---------- DATA RECORDS

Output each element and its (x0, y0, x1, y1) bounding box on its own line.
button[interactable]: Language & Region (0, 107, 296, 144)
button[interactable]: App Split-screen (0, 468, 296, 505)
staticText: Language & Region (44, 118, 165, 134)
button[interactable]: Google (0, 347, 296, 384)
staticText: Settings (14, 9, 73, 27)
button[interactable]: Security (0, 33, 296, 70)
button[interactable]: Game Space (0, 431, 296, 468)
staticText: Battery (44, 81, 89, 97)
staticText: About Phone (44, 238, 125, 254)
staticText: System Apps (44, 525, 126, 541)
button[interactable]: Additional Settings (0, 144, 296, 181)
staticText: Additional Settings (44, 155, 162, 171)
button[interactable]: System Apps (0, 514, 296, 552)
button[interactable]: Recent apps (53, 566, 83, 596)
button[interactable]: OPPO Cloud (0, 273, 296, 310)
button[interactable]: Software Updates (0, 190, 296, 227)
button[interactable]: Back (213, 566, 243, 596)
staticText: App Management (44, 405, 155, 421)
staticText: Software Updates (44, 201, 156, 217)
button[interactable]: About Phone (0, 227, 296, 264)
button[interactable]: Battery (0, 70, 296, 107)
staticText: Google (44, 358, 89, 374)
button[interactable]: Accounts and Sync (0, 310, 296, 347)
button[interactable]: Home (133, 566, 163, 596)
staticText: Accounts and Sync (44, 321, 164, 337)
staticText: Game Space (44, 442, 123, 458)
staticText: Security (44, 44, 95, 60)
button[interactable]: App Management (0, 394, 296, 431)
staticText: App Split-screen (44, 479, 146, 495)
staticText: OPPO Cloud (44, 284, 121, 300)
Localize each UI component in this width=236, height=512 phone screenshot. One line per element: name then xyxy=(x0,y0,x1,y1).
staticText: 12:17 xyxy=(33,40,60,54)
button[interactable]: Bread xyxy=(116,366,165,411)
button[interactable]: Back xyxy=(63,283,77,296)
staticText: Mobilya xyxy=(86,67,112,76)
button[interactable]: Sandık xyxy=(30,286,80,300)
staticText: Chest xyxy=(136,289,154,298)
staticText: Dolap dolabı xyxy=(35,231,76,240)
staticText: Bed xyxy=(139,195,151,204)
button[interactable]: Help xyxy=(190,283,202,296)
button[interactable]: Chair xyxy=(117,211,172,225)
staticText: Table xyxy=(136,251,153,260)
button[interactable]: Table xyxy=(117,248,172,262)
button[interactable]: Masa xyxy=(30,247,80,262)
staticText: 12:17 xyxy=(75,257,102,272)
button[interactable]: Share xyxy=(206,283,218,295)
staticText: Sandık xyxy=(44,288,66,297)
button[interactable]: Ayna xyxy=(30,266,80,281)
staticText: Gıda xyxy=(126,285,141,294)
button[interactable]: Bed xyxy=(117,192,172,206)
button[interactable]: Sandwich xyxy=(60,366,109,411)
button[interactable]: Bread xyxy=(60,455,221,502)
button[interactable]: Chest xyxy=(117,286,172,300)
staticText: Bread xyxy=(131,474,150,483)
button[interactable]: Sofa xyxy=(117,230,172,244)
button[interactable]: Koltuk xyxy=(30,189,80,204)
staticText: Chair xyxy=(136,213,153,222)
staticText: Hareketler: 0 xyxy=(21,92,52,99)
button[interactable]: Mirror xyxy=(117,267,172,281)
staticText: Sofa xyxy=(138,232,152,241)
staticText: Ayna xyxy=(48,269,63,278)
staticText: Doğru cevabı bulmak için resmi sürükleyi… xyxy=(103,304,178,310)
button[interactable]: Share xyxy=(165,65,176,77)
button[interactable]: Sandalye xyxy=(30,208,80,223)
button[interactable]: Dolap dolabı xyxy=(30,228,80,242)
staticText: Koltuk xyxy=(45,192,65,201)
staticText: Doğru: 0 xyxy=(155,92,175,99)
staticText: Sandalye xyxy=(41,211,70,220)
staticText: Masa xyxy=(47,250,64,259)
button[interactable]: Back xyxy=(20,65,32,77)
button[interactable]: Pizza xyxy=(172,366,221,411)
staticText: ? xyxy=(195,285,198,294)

--------------------

PROMPT => Please retype the whole of the material above exactly.

TASK SOLUTION =>
Output each element and its (x0, y0, x1, y1) bounding box on its own line.
button[interactable]: Language & Region (0, 107, 296, 144)
button[interactable]: App Split-screen (0, 468, 296, 505)
staticText: Language & Region (44, 118, 165, 134)
button[interactable]: Google (0, 347, 296, 384)
staticText: Settings (14, 9, 73, 27)
button[interactable]: Security (0, 33, 296, 70)
button[interactable]: Game Space (0, 431, 296, 468)
staticText: Battery (44, 81, 89, 97)
staticText: About Phone (44, 238, 125, 254)
staticText: System Apps (44, 525, 126, 541)
button[interactable]: Additional Settings (0, 144, 296, 181)
staticText: Additional Settings (44, 155, 162, 171)
button[interactable]: System Apps (0, 514, 296, 552)
button[interactable]: Recent apps (53, 566, 83, 596)
button[interactable]: OPPO Cloud (0, 273, 296, 310)
button[interactable]: Software Updates (0, 190, 296, 227)
button[interactable]: Back (213, 566, 243, 596)
staticText: App Management (44, 405, 155, 421)
staticText: Software Updates (44, 201, 156, 217)
button[interactable]: About Phone (0, 227, 296, 264)
button[interactable]: Battery (0, 70, 296, 107)
staticText: Google (44, 358, 89, 374)
button[interactable]: Accounts and Sync (0, 310, 296, 347)
button[interactable]: Home (133, 566, 163, 596)
staticText: Accounts and Sync (44, 321, 164, 337)
staticText: Game Space (44, 442, 123, 458)
staticText: Security (44, 44, 95, 60)
button[interactable]: App Management (0, 394, 296, 431)
staticText: App Split-screen (44, 479, 146, 495)
staticText: OPPO Cloud (44, 284, 121, 300)
Localize each UI component in this width=236, height=512 phone screenshot. One line per element: name then xyxy=(x0,y0,x1,y1).
staticText: 12:17 xyxy=(33,40,60,54)
button[interactable]: Bread xyxy=(116,366,165,411)
button[interactable]: Back xyxy=(63,283,77,296)
staticText: Mobilya xyxy=(86,67,112,76)
button[interactable]: Sandık xyxy=(30,286,80,300)
staticText: Chest xyxy=(136,289,154,298)
staticText: Dolap dolabı xyxy=(35,231,76,240)
staticText: Bed xyxy=(139,195,151,204)
button[interactable]: Help xyxy=(190,283,202,296)
button[interactable]: Chair xyxy=(117,211,172,225)
staticText: Table xyxy=(136,251,153,260)
button[interactable]: Table xyxy=(117,248,172,262)
button[interactable]: Masa xyxy=(30,247,80,262)
staticText: 12:17 xyxy=(75,257,102,272)
button[interactable]: Share xyxy=(206,283,218,295)
staticText: Sandık xyxy=(44,288,66,297)
button[interactable]: Ayna xyxy=(30,266,80,281)
staticText: Gıda xyxy=(126,285,141,294)
button[interactable]: Bed xyxy=(117,192,172,206)
button[interactable]: Sandwich xyxy=(60,366,109,411)
button[interactable]: Bread xyxy=(60,455,221,502)
button[interactable]: Chest xyxy=(117,286,172,300)
staticText: Bread xyxy=(131,474,150,483)
button[interactable]: Sofa xyxy=(117,230,172,244)
button[interactable]: Koltuk xyxy=(30,189,80,204)
staticText: Chair xyxy=(136,213,153,222)
staticText: Hareketler: 0 xyxy=(21,92,52,99)
button[interactable]: Mirror xyxy=(117,267,172,281)
staticText: Sofa xyxy=(138,232,152,241)
staticText: Ayna xyxy=(48,269,63,278)
staticText: Doğru cevabı bulmak için resmi sürükleyi… xyxy=(103,304,178,310)
button[interactable]: Share xyxy=(165,65,176,77)
button[interactable]: Sandalye xyxy=(30,208,80,223)
button[interactable]: Dolap dolabı xyxy=(30,228,80,242)
staticText: Koltuk xyxy=(45,192,65,201)
staticText: Doğru: 0 xyxy=(155,92,175,99)
staticText: Sandalye xyxy=(41,211,70,220)
staticText: Masa xyxy=(47,250,64,259)
button[interactable]: Back xyxy=(20,65,32,77)
button[interactable]: Pizza xyxy=(172,366,221,411)
staticText: ? xyxy=(195,285,198,294)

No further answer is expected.